* _About this exercise_: Show every line in the material below in which the string "target" appears.

* _Data supplied_:
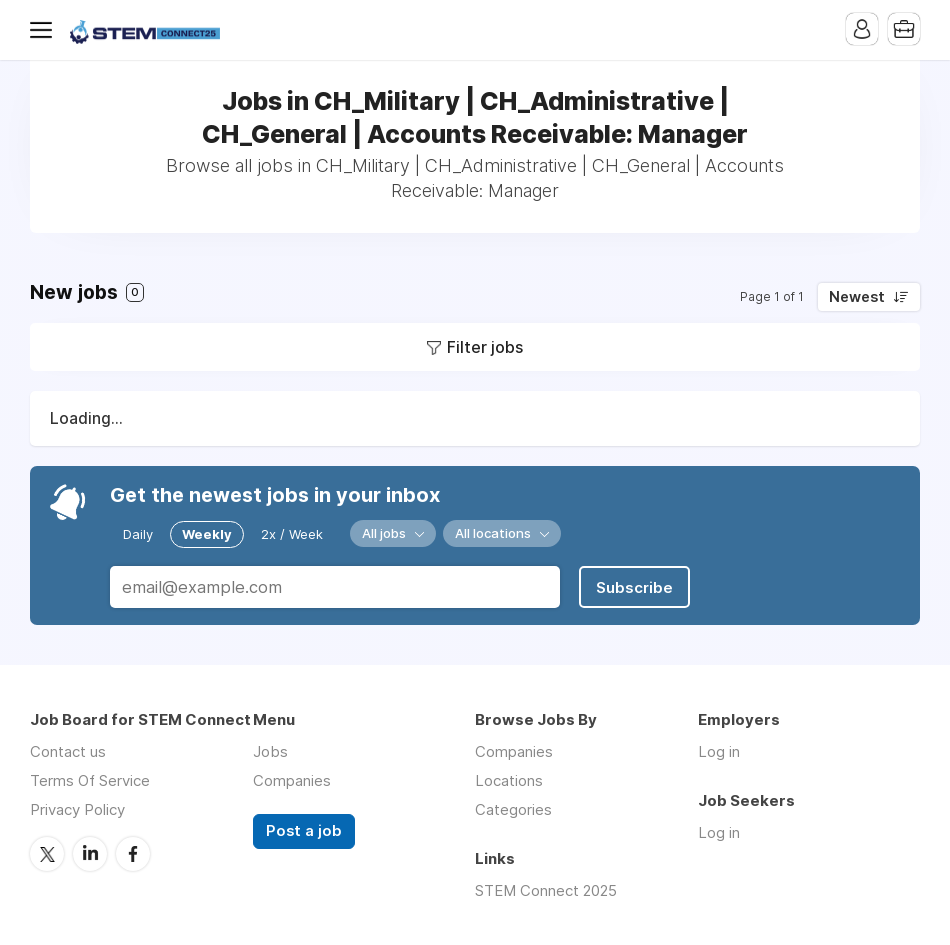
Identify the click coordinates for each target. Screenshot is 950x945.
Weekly (207, 534)
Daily (138, 534)
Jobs (270, 751)
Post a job (304, 831)
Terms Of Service (90, 780)
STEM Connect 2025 (546, 890)
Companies (292, 780)
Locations (509, 780)
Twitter (47, 854)
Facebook (133, 854)
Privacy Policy (77, 809)
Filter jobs (485, 347)
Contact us (68, 751)
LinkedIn (90, 854)
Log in (719, 751)
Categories (513, 809)
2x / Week (292, 534)
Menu (45, 30)
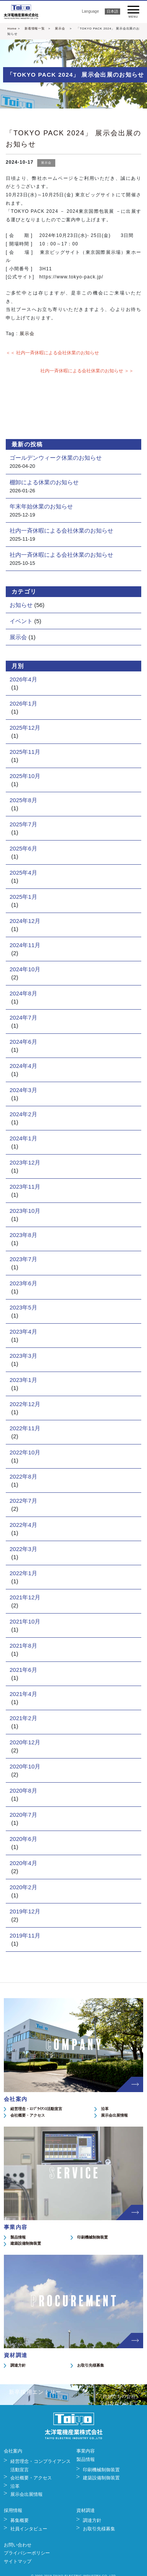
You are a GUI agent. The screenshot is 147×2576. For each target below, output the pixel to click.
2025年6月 (23, 848)
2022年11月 (25, 1428)
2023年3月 (23, 1355)
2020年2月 (23, 1887)
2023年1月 (23, 1380)
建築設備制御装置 (25, 2243)
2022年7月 (23, 1500)
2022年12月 (25, 1404)
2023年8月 (23, 1235)
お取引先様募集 (90, 2365)
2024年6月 (23, 1041)
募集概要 (19, 2520)
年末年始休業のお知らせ (41, 506)
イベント (21, 621)
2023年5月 (23, 1307)
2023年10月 (25, 1210)
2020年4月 (23, 1863)
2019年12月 (25, 1911)
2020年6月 (23, 1839)
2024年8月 (23, 993)
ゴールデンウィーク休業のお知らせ (56, 457)
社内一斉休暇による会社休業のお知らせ (61, 530)
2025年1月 (23, 896)
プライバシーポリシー (27, 2553)
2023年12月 (25, 1162)
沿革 (105, 2109)
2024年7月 (23, 1017)
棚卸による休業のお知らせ (44, 482)
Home (12, 28)
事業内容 (85, 2451)
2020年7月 (23, 1814)
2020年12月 (25, 1742)
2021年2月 (23, 1718)
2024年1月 (23, 1138)
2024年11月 (25, 945)
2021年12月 (25, 1597)
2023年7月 (23, 1259)
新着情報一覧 (35, 28)
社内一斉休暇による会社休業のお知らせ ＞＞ (87, 370)
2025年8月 (23, 800)
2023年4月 (23, 1331)
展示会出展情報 (114, 2115)
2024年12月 (25, 921)
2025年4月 (23, 872)
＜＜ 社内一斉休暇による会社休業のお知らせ (52, 352)
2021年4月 (23, 1694)
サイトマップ (17, 2561)
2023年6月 (23, 1283)
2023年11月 (25, 1186)
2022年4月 (23, 1525)
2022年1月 (23, 1573)
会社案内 (13, 2451)
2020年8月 (23, 1790)
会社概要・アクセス (27, 2115)
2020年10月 (25, 1766)
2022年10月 (25, 1452)
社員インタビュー (28, 2529)
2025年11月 (25, 751)
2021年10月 (25, 1621)
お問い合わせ (17, 2545)
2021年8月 (23, 1645)
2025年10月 (25, 776)
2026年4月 (23, 679)
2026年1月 (23, 703)
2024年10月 (25, 969)
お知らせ (21, 605)
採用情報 (13, 2510)
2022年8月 (23, 1476)
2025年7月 (23, 824)
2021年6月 (23, 1669)
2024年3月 (23, 1090)
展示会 (60, 28)
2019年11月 (25, 1935)
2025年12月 (25, 727)
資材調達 (85, 2510)
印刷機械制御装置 (92, 2237)
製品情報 (18, 2237)
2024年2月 (23, 1114)
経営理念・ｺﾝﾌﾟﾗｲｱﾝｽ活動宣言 (36, 2109)
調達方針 (18, 2365)
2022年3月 (23, 1549)
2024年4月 (23, 1066)
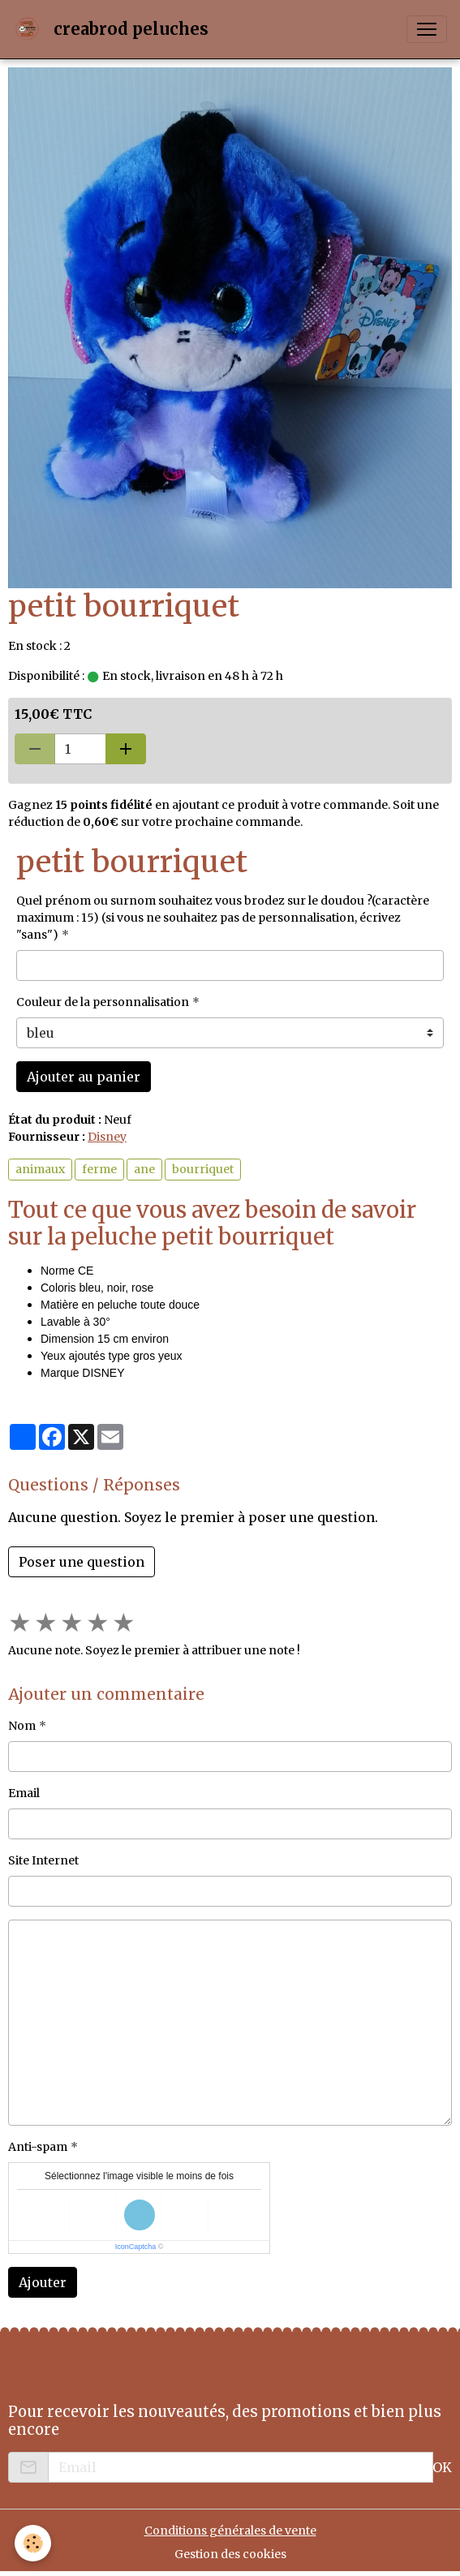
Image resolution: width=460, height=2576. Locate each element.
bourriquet (203, 1169)
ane (144, 1169)
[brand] (114, 29)
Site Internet (43, 1860)
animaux (40, 1169)
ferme (99, 1169)
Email (24, 1793)
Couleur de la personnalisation (102, 1002)
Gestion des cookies (230, 2554)
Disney (107, 1136)
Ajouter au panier (83, 1077)
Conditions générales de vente (230, 2530)
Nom (22, 1725)
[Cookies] (33, 2543)
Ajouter (43, 2282)
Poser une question (81, 1562)
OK (442, 2467)
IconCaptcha (136, 2247)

* _Exercise result_:
Identify the click coordinates for each target. Screenshot is 950x945.
You are a GUI agent. The screenshot is 147×2576. For each target below, output the pixel to click.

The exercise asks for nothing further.